PATIENTS AND METHODS

• ? Retrospective chart review of patients who underwent NSS for renal cell carcinoma (RCC) with known renal vein tumour thrombus (RVTT).
• ? Both patients underwent open partial nephrectomy and renal vein thrombectomy of a solitary kidney.
• ? Primary outcomes of the study include radiographic evidence of recurrence, haemodialysis requirement and estimated glomerular filtration rate (eGFR) before and after surgery.

RESULTS

• ? Patient 1 is 24 months from NSS and has no evidence of recurrence based on CT scan. His final pathology revealed a 9‐cm, T3a, clear cell, Fuhrman grade II carcinoma. He spent 42 days on haemodialysis and is now off all dialysis. His preoperative and most recent eGFR are 48 and 23 mL/min/1.73 m² based on the Modification of Diet in Renal Disease (MDRD) equation and 69.4 and 29.8 mL/min by the Cockcroft–Gault equation.
• ? Patient 2 is 9 months from NSS and has no evidence of recurrence based on CT scan. Her final pathology revealed a 6‐cm, T3a, clear cell, Fuhrman grade II–III carcinoma. She spent 30 days on haemodialysis and is now off all dialysis.
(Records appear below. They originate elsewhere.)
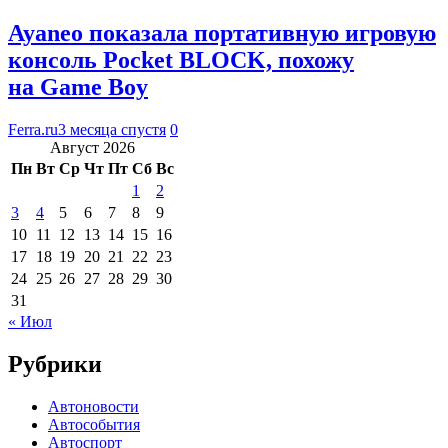
Ayaneo показала портативную игровую
консоль Pocket BLOCK, похожу
на Game Boy
Ferra.ru
3 месяца спустя
0
Август 2026
Пн
Вт
Ср
Чт
Пт
Сб
Вс
1
2
3
4
5
6
7
8
9
10
11
12
13
14
15
16
17
18
19
20
21
22
23
24
25
26
27
28
29
30
31
« Июл
Рубрики
Автоновости
Автособытия
Автоспорт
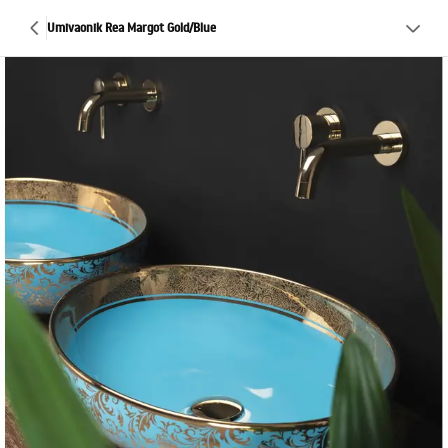
Umivaonik Rea Margot Gold/Blue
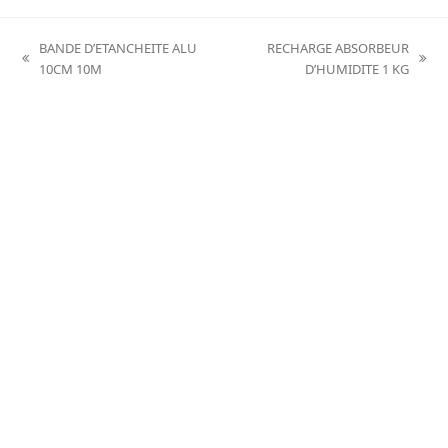
BANDE D’ETANCHEITE ALU
RECHARGE ABSORBEUR
previous
next
10CM 10M
D’HUMIDITE 1 KG
post:
post:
Her preoperative and most recent eGFR are 58 and 30 mL/min/1.73 m² based on the MDRD equation and 62.2 and 32.8 mL/min by the Cockcroft–Gault equation.

CONCLUSION

• ? Based on our review, preservation of renal function and favourable oncological outcome can be accomplished with NSS in patients with known stage T3a RCC with RVTT and should be considered in carefully selected patients.